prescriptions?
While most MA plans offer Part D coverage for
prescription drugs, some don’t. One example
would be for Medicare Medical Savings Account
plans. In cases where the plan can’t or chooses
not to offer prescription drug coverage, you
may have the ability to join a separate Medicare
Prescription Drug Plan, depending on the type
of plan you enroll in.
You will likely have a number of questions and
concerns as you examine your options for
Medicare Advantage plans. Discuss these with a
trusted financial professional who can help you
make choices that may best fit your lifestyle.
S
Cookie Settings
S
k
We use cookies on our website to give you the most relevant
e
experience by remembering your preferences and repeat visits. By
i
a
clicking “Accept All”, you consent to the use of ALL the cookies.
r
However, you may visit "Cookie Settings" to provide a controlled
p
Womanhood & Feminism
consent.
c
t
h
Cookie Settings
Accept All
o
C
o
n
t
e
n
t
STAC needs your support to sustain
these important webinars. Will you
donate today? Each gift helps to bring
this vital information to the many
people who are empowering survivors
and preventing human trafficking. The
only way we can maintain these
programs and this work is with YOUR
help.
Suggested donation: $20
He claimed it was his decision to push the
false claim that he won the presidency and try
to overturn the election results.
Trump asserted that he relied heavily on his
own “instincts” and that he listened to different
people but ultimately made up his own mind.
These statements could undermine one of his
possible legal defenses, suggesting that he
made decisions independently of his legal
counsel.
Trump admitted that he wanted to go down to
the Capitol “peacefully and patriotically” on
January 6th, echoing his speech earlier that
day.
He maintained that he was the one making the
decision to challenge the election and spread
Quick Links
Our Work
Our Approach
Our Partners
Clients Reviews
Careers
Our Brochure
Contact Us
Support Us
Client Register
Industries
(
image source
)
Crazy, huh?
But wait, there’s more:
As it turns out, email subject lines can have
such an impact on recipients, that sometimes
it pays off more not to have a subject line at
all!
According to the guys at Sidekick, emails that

What needs to be done ▸ Write out every line of the listing that holds the word "cookies".

Your solution ▸
We use cookies on our website to give you the most relevant
clicking “Accept All”, you consent to the use of ALL the cookies.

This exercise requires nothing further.